Kary za usuwanie filtrów poza możliwościami resortu. Ale są inne paragrafy

W silnikach Diesla — używanych na krótkich dystansach, w mieście — często dochodzi do zapychania filtrów DPF. Kierowcy, zamiast naprawiać, po prostu je wycinają. Ministerstwo Infrastruktury twierdzi, że nie można karać za samą usługę, ale już za pojawienie się takiego auta na drodze – jak najbardziej. I to srogo.

Policja zakupiła ostatnio więcej sprzętu do badania czystości spalin
Policja zakupiła ostatnio więcej sprzętu do badania czystości spalin
Źródło zdjęć: © fot. policja śląska
Mateusz Lubczański

23.02.2022 | aktual.: 14.03.2023 13:13

Zalogowani mogą więcej

Możesz zapisać ten artykuł na później. Znajdziesz go potem na swoim koncie użytkownika

Jednostki wysokoprężne może i mało palą, ale ich niewłaściwy serwis czy użytkowanie szybko odbije się na portfelu właściciela. Auta z silnikiem Diesla, które są używane w mieście, na krótkich dystansach, mają tendencję do zapychania filtrów DPF. Zamiast jednak je zregenerować (drogo) lub wymienić (jeszcze drożej), właściciele często decydują się na ich całkowite usunięcie. Efekt to większa emisja sadzy i pyłów z rury wydechowej.

O ile jednak kwestia korekty liczników została w miarę dobrze rozwiązana (np. przez spisanie przebiegu przez policjanta), tak już ta dotycząca usuwania DPF dalej pozostaje w szarej strefie.

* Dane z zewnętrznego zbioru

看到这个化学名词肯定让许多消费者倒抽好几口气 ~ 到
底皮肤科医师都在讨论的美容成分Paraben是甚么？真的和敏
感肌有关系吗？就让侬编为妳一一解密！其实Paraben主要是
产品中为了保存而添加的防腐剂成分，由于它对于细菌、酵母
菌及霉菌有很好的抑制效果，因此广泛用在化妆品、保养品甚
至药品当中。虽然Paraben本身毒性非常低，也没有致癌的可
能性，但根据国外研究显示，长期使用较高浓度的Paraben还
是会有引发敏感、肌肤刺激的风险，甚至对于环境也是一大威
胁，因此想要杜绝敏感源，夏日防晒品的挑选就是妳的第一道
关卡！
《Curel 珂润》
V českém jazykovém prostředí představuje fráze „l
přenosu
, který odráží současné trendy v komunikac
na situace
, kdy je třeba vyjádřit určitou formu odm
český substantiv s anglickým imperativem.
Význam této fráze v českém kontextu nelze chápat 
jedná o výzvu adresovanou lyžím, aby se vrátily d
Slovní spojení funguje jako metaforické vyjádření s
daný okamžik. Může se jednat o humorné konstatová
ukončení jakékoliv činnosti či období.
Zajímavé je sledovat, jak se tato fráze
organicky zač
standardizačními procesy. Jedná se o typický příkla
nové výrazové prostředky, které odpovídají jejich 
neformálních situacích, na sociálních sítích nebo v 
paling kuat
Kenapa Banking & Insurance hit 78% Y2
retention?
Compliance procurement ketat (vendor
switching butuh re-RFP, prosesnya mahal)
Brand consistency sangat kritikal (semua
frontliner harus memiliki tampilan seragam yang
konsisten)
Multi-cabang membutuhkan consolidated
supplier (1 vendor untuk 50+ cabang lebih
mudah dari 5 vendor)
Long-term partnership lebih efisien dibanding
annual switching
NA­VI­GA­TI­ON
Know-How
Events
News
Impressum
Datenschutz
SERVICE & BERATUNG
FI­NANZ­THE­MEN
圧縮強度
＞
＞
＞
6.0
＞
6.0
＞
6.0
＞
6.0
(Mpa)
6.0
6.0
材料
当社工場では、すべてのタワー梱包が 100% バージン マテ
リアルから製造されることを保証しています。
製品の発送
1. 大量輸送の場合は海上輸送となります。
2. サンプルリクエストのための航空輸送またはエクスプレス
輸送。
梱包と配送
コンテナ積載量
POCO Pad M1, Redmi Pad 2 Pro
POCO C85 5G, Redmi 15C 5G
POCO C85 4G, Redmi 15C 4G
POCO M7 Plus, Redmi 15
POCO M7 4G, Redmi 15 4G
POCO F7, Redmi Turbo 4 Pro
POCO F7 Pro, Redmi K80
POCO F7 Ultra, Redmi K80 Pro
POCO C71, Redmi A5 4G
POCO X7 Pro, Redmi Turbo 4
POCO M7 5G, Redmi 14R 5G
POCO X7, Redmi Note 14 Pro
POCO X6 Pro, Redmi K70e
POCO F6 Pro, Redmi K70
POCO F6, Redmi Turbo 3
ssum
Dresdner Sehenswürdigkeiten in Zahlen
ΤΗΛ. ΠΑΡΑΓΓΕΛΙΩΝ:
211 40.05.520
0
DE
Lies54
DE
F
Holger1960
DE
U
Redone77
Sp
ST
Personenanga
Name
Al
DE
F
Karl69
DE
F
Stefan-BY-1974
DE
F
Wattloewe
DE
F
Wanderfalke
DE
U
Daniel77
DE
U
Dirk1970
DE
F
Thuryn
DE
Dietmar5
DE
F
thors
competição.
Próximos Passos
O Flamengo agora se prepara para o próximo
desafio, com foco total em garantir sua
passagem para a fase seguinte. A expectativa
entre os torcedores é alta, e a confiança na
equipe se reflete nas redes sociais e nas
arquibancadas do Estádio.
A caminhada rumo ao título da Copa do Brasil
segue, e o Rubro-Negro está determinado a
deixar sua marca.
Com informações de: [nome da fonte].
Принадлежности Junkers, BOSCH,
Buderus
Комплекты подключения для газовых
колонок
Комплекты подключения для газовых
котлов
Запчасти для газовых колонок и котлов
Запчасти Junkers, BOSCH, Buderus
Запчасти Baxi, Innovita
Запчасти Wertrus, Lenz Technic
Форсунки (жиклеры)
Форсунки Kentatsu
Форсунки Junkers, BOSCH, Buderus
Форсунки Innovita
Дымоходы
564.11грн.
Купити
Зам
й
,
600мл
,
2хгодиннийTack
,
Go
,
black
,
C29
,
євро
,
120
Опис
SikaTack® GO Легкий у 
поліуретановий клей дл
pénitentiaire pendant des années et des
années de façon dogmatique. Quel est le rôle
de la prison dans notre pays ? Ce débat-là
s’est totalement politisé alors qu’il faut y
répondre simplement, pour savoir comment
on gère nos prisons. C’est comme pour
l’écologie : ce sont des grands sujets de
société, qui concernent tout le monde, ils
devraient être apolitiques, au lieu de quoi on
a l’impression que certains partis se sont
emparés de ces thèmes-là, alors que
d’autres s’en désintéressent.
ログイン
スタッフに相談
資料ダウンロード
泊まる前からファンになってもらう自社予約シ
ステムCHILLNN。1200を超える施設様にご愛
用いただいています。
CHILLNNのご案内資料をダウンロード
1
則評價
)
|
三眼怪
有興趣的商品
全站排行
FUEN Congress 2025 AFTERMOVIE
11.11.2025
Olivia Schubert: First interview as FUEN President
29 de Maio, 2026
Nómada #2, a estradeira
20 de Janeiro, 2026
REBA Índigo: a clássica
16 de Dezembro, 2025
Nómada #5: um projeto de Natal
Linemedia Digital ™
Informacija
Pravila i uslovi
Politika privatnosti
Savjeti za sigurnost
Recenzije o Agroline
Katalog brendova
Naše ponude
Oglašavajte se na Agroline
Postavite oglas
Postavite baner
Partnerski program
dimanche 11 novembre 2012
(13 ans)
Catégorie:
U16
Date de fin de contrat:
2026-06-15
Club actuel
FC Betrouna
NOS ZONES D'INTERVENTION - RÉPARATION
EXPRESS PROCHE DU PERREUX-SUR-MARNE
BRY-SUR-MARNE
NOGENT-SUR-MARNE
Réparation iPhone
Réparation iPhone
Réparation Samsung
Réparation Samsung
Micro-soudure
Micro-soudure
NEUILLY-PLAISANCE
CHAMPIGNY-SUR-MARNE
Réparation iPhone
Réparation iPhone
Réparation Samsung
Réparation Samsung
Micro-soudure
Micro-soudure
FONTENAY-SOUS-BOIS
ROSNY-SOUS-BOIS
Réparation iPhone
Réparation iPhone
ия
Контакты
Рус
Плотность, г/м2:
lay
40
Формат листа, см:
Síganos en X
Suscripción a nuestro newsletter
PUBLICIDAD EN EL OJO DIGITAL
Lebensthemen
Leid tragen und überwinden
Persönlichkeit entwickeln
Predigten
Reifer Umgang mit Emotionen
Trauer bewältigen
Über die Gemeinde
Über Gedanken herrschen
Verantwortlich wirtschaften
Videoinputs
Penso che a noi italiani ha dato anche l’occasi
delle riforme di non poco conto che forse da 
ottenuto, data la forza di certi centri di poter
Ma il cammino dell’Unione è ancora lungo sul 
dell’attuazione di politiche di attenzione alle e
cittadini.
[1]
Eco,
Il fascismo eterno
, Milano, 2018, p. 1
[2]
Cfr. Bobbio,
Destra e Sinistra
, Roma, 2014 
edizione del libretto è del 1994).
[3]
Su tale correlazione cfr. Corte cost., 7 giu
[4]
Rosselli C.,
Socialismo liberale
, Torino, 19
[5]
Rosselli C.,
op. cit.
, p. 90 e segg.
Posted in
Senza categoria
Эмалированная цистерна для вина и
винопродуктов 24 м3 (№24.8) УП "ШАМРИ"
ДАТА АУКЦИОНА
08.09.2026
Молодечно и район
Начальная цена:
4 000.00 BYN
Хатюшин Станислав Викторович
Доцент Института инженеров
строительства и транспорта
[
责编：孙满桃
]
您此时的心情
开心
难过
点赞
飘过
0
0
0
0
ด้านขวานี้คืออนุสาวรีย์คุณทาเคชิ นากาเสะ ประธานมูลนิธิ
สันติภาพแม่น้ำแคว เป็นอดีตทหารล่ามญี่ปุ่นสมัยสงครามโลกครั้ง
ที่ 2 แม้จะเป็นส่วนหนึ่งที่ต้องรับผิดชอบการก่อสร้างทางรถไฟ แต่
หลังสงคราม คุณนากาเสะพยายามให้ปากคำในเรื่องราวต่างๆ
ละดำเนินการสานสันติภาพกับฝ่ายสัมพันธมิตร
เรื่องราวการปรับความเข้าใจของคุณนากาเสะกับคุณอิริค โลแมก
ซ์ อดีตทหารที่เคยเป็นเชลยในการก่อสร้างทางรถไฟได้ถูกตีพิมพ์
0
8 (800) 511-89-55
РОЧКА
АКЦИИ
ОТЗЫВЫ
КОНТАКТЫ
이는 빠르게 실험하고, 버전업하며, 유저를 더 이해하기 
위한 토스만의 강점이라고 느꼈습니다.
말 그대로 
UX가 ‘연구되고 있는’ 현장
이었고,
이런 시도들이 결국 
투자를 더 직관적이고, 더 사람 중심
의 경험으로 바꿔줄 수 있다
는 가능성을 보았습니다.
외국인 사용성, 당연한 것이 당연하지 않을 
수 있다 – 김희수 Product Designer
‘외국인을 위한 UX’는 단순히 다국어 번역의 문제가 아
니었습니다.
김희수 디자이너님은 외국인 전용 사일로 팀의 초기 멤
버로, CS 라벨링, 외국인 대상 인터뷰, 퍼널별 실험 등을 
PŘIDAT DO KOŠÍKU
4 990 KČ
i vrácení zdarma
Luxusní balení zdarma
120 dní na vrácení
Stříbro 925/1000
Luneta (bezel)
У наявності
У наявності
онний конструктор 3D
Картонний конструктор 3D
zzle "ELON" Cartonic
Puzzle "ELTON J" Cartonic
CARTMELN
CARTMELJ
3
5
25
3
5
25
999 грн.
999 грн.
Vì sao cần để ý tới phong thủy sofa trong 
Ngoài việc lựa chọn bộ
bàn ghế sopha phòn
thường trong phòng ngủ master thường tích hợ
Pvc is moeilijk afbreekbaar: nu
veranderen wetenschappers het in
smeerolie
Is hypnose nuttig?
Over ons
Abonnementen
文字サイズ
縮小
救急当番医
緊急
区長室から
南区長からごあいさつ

Samo Ministerstwo Infrastruktury, w odpowiedzi na interpelację dot. eliminowania z ruchu pojazdów emitujących substancje szkodliwe, nie rozwiało wątpliwości. Resort zauważa, że "wprowadzenie dodatkowych sankcji dla osób odpowiedzialnych za zlecanie, oferowanie oraz wykonywanie usługi usunięcia […] z pojazdu urządzeń zamontowanych […] w celu ograniczenia emisji substancji szkodliwych […] wykracza poza właściwość Ministerstwa Infrastruktury".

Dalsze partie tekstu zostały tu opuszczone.